Work to be completed => Find the line with "En haut ▲ (947, 699)" in the records below. Copy it and every line after it, up to and including the line with "Aide (808, 699)".

Dataset records =>
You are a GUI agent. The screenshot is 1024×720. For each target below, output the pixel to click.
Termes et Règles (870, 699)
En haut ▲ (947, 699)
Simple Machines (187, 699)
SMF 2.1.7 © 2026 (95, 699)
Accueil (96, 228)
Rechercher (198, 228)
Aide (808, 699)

==

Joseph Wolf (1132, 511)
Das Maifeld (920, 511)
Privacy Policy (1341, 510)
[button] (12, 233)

...

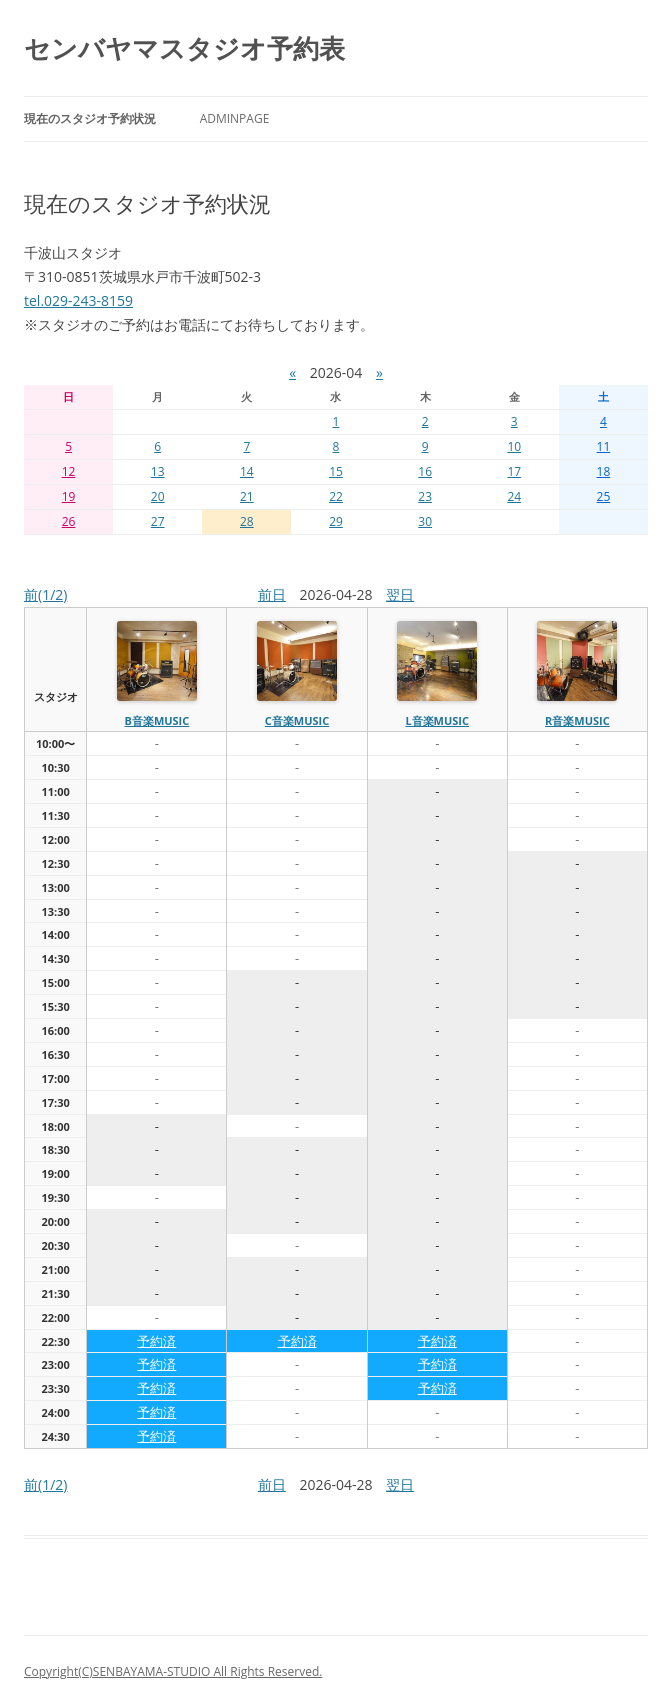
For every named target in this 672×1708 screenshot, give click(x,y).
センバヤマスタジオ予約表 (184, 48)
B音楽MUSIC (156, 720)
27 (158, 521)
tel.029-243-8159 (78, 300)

Your response =>
En haut ▲ (947, 699)
Simple Machines (187, 699)
SMF 2.1.7 © 2026 (95, 699)
Accueil (96, 228)
Rechercher (198, 228)
Aide (808, 699)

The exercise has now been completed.